Exercise directions >> Repeat each line of the data below exactly, but skip the pictures.

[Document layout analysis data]
============================================================

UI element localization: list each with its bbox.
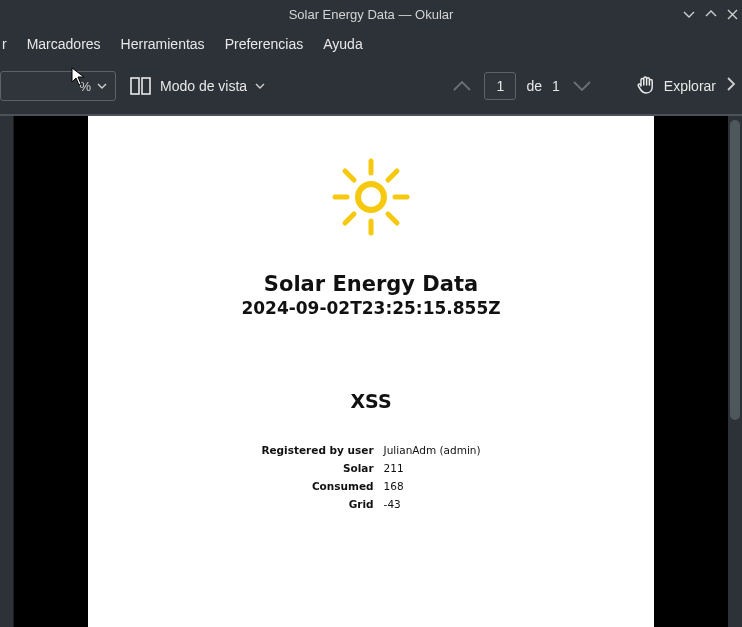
field-value: JulianAdm (admin) <box>380 442 485 458</box>
field-value: 168 <box>380 478 485 494</box>
svg-line-9 <box>388 171 397 180</box>
menu-preferences[interactable]: Preferencias <box>215 30 314 58</box>
page-nav: de 1 <box>450 72 593 100</box>
svg-line-8 <box>388 214 397 223</box>
chevron-down-icon <box>97 80 107 92</box>
svg-line-10 <box>345 214 354 223</box>
table-row: Grid -43 <box>257 496 484 512</box>
menu-bar: r Marcadores Herramientas Preferencias A… <box>0 28 742 60</box>
menu-cutoff[interactable]: r <box>0 30 17 58</box>
toolbar-right: Explorar <box>636 74 736 99</box>
toolbar: % Modo de vista de 1 <box>0 60 742 116</box>
sun-icon <box>88 154 654 240</box>
field-label: Registered by user <box>257 442 377 458</box>
minimize-icon[interactable] <box>683 7 695 22</box>
field-label: Consumed <box>257 478 377 494</box>
vertical-scrollbar[interactable] <box>728 116 742 627</box>
svg-point-2 <box>358 184 384 210</box>
pdf-page: Solar Energy Data 2024-09-02T23:25:15.85… <box>88 116 654 627</box>
document-title: Solar Energy Data <box>88 272 654 296</box>
toolbar-overflow-icon[interactable] <box>726 76 736 96</box>
menu-help[interactable]: Ayuda <box>313 30 372 58</box>
explore-label: Explorar <box>664 78 716 94</box>
svg-line-7 <box>345 171 354 180</box>
page-of: de 1 <box>526 78 559 94</box>
field-label: Grid <box>257 496 377 512</box>
page-number-input[interactable] <box>484 72 516 100</box>
menu-bookmarks[interactable]: Marcadores <box>17 30 111 58</box>
field-label: Solar <box>257 460 377 476</box>
table-row: Registered by user JulianAdm (admin) <box>257 442 484 458</box>
table-row: Solar 211 <box>257 460 484 476</box>
document-section: XSS <box>88 390 654 412</box>
side-panel-sash[interactable] <box>0 116 14 627</box>
zoom-combo[interactable]: % <box>0 71 116 101</box>
title-bar: Solar Energy Data — Okular <box>0 0 742 28</box>
facing-pages-icon <box>130 76 152 96</box>
svg-rect-0 <box>131 78 139 94</box>
maximize-icon[interactable] <box>705 7 717 22</box>
document-viewport: Solar Energy Data 2024-09-02T23:25:15.85… <box>0 116 742 627</box>
view-mode-label: Modo de vista <box>160 78 247 94</box>
svg-rect-1 <box>142 78 150 94</box>
field-value: 211 <box>380 460 485 476</box>
window-title: Solar Energy Data — Okular <box>289 7 454 22</box>
scrollbar-thumb[interactable] <box>730 120 740 420</box>
data-table: Registered by user JulianAdm (admin) Sol… <box>255 440 486 514</box>
explore-button[interactable]: Explorar <box>636 74 716 99</box>
field-value: -43 <box>380 496 485 512</box>
page-of-label: de <box>526 78 542 94</box>
view-mode-button[interactable]: Modo de vista <box>130 76 265 96</box>
zoom-value: % <box>9 79 97 94</box>
chevron-down-icon <box>255 83 265 90</box>
page-total: 1 <box>552 78 560 94</box>
next-page-button[interactable] <box>570 74 594 98</box>
menu-tools[interactable]: Herramientas <box>111 30 215 58</box>
table-row: Consumed 168 <box>257 478 484 494</box>
prev-page-button[interactable] <box>450 74 474 98</box>
document-timestamp: 2024-09-02T23:25:15.855Z <box>88 298 654 318</box>
window-controls <box>683 0 738 28</box>
hand-icon <box>636 74 656 99</box>
close-icon[interactable] <box>727 7 738 22</box>
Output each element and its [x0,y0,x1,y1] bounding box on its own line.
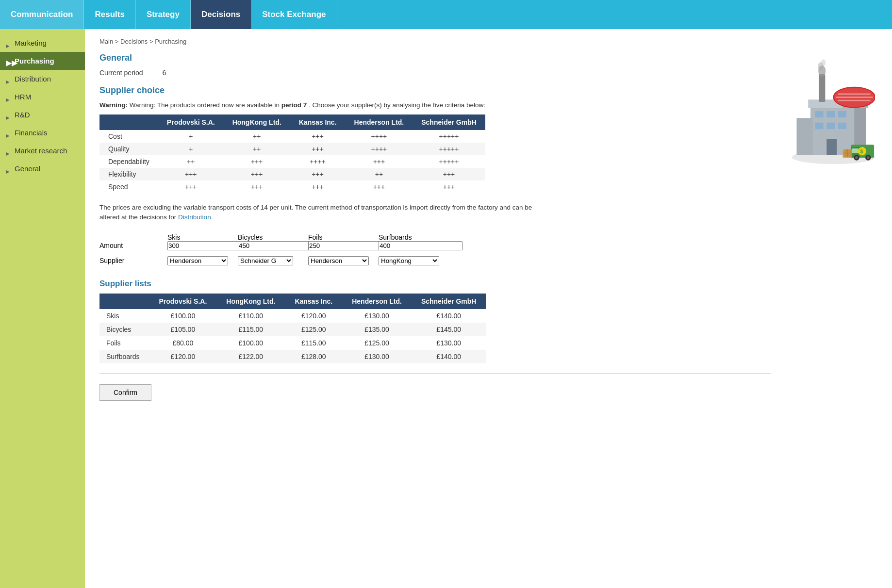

============================================================

Response to the exercise >>
UI element localization: list each with its bbox.
field-value: JulianAdm (admin) <box>380 442 485 458</box>
field-value: 168 <box>380 478 485 494</box>
svg-line-9 <box>388 171 397 180</box>
menu-preferences[interactable]: Preferencias <box>215 30 314 58</box>
page-nav: de 1 <box>450 72 593 100</box>
svg-line-8 <box>388 214 397 223</box>
chevron-down-icon <box>97 80 107 92</box>
svg-line-10 <box>345 214 354 223</box>
table-row: Grid -43 <box>257 496 484 512</box>
menu-bar: r Marcadores Herramientas Preferencias A… <box>0 28 742 60</box>
menu-cutoff[interactable]: r <box>0 30 17 58</box>
toolbar-right: Explorar <box>636 74 736 99</box>
toolbar: % Modo de vista de 1 <box>0 60 742 116</box>
sun-icon <box>88 154 654 240</box>
field-label: Registered by user <box>257 442 377 458</box>
minimize-icon[interactable] <box>683 7 695 22</box>
field-label: Consumed <box>257 478 377 494</box>
vertical-scrollbar[interactable] <box>728 116 742 627</box>
svg-point-2 <box>358 184 384 210</box>
pdf-page: Solar Energy Data 2024-09-02T23:25:15.85… <box>88 116 654 627</box>
document-title: Solar Energy Data <box>88 272 654 296</box>
toolbar-overflow-icon[interactable] <box>726 76 736 96</box>
menu-help[interactable]: Ayuda <box>313 30 372 58</box>
explore-label: Explorar <box>664 78 716 94</box>
svg-line-7 <box>345 171 354 180</box>
page-of: de 1 <box>526 78 559 94</box>
field-label: Grid <box>257 496 377 512</box>
page-number-input[interactable] <box>484 72 516 100</box>
menu-bookmarks[interactable]: Marcadores <box>17 30 111 58</box>
field-label: Solar <box>257 460 377 476</box>
table-row: Registered by user JulianAdm (admin) <box>257 442 484 458</box>
table-row: Solar 211 <box>257 460 484 476</box>
document-section: XSS <box>88 390 654 412</box>
side-panel-sash[interactable] <box>0 116 14 627</box>
zoom-combo[interactable]: % <box>0 71 116 101</box>
title-bar: Solar Energy Data — Okular <box>0 0 742 28</box>
facing-pages-icon <box>130 76 152 96</box>
svg-rect-0 <box>131 78 139 94</box>
maximize-icon[interactable] <box>705 7 717 22</box>
document-viewport: Solar Energy Data 2024-09-02T23:25:15.85… <box>0 116 742 627</box>
view-mode-label: Modo de vista <box>160 78 247 94</box>
svg-rect-1 <box>142 78 150 94</box>
field-value: 211 <box>380 460 485 476</box>
window-title: Solar Energy Data — Okular <box>289 7 454 22</box>
scrollbar-thumb[interactable] <box>730 120 740 420</box>
data-table: Registered by user JulianAdm (admin) Sol… <box>255 440 486 514</box>
explore-button[interactable]: Explorar <box>636 74 716 99</box>
field-value: -43 <box>380 496 485 512</box>
page-of-label: de <box>526 78 542 94</box>
view-mode-button[interactable]: Modo de vista <box>130 76 265 96</box>
zoom-value: % <box>9 79 97 94</box>
chevron-down-icon <box>255 83 265 90</box>
page-total: 1 <box>552 78 560 94</box>
next-page-button[interactable] <box>570 74 594 98</box>
menu-tools[interactable]: Herramientas <box>111 30 215 58</box>
table-row: Consumed 168 <box>257 478 484 494</box>
prev-page-button[interactable] <box>450 74 474 98</box>
document-timestamp: 2024-09-02T23:25:15.855Z <box>88 298 654 318</box>
window-controls <box>683 0 738 28</box>
hand-icon <box>636 74 656 99</box>
close-icon[interactable] <box>727 7 738 22</box>
Output each element and its [x0,y0,x1,y1] bounding box on its own line.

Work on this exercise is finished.